Newcombe sacó un smartphone del bolsillo, pulsó algo y se lo pasó a Macbeth. La fotografía que ocupaba toda la pantalla mostraba una pieza de museo: un ser gigante con colmillos y dientes enormes que hacía que la persona que estaba al lado pareciera enana.
—Es un lobo… —respondió Macbeth—, aunque no uno real, claro está. Es demasiado grande y se han pasado un poco con lo de «qué dientes más grandes tienes». A no ser que me equivoque y que haya algún lobo gigante por ahí suelto.
—No, no te equivocas, pero lo que estás viendo fue lo suficientemente real y de diez veces el tamaño de cualquier lobo viviente. El andrewsarchus mongoliensis, el mamífero carnívoro más grande que ha caminado sobre la faz de la Tierra. Parece un lobo gigante pero estaba muy lejos de serlo. Era más parecido a una oveja o una cabra. Una oveja gigante e hipercarnívora que podría haber mordido a un hombre y partirlo en dos, si hubiera habido humanos en su época. Es un ejemplo perfecto de evolución convergente, por la que una especie acaba pareciéndose mucho a otra, pese a no tener parentesco alguno.
—Ya…
—El andrewsarchus se extinguió hace más de treinta millones de años. Su principal hábitat era la actual Mongolia y el oeste de China. Nuestro equipo del Lejano Oriente nos ha informado sobre una chica que se lo describió —clavó el dedo en la pantalla táctil del teléfono—… al dedillo. Hasta el punto de que afirmó que no tenía garras normales sino unas patas con garras en forma de pezuñas. Y aquí mismo en Boston una mujer fue capaz de describir con todo lujo de detalles unos insectos prehistóricos gigantes que solo un paleoentomólogo habría sabido identificar. Es más, describió la «riqueza» del aire de su alucinación y cómo fue capaz de recorrer largas distancias corriendo sin fatigarse. Todo cuadra con una época (hace trescientos millones de años) en que los niveles de oxígeno eran más altos que los actuales: un treinta y cinco por ciento en lugar de un veinte, lo que permitía que los insectos crecieran hasta tamaños desorbitados. Al igual que la chica china que retrató perfectamente al andrewsarchus, esta mujer describió un escorpión marino gigante, el jaekelopterus, con detalles que han confirmado lo que hasta hoy era pura teoría.
Newcombe dejó que asimilara la información.
—Podría ser criptomnesia… Los pacientes ven fotografías o documentales que olvidan haber visto pero luego la información sale a flote durante las alucinaciones…

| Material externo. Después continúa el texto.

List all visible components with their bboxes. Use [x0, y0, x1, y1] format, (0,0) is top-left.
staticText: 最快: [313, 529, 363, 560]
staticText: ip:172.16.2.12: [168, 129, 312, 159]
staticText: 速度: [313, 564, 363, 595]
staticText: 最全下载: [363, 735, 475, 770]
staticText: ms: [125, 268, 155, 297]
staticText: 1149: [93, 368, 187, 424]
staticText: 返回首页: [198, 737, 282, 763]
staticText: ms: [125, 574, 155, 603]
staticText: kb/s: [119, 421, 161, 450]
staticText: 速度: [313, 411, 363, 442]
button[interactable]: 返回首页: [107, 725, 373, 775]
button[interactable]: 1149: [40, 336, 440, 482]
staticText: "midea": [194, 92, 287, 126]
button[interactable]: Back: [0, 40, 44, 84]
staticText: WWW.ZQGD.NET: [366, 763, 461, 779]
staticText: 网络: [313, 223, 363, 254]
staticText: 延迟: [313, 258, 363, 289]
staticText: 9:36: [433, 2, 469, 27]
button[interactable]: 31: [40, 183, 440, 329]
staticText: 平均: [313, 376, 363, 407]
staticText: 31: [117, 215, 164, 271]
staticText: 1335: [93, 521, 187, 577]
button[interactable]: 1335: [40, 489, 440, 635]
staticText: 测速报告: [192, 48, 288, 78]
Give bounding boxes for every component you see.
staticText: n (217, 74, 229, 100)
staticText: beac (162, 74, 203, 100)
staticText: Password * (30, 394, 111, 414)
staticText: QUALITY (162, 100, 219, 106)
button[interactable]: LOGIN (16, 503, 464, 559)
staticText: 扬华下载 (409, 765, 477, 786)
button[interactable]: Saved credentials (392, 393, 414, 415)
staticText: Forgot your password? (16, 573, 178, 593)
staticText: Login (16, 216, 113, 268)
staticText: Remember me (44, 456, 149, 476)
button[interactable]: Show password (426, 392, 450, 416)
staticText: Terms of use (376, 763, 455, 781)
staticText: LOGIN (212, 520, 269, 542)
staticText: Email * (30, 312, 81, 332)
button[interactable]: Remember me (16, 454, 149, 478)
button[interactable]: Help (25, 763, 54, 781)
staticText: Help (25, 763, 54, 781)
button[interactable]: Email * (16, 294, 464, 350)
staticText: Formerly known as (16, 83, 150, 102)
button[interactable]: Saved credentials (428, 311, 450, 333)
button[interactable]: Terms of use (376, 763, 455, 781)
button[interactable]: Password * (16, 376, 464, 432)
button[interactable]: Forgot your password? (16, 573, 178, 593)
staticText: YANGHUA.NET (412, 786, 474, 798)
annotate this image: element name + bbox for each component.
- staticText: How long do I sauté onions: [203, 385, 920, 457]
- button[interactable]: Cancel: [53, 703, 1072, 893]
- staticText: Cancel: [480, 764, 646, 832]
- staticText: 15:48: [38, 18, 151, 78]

Newcombe sacudió la cabeza.
—Es demasiado detallado y correcto. En todos los incidentes las alucinaciones han sido coherentes con un suceso que sabemos que tuvo lugar, o es factible que lo tuviera, en algún punto del pasado. ¿El avión de pasajeros que se estrelló justo en Harrisonburg, en Virginia? Los datos de la caja negra muestran que se estrelló porque el piloto hizo una maniobra repentina de emergencia poco después del despegue para esquivar una fumarola de ceniza y un cráter montañoso, cuando en realidad sobrevolaban una colina de solo 275 metros. Resulta que esa colina insignificante del paisaje de Virginia, Mole Hill, es el muñón erosionado de lo que fue un volcán activo enorme, de cientos de metros, hace cincuenta millones de años. Y ya sabe que lo que todos vivimos aquí en Boston concuerda a la perfección con el terremoto de Cape Ann de 1775.
—Brian, no sé qué intenta decirme con todo esto pero no es muy científico…
—A lo mejor no es médicamente científico. Pero puede que estos sucesos no sean ninguna manifestación clínica… A lo mejor tienen que ver con otra cosa…, no sé…, con la física. Y con el tiempo.
Macbeth volvió a detenerse; se quedó parado en medio del camino y miró al cielo, que se había aclarado un poco, hasta un difuso gris sodio.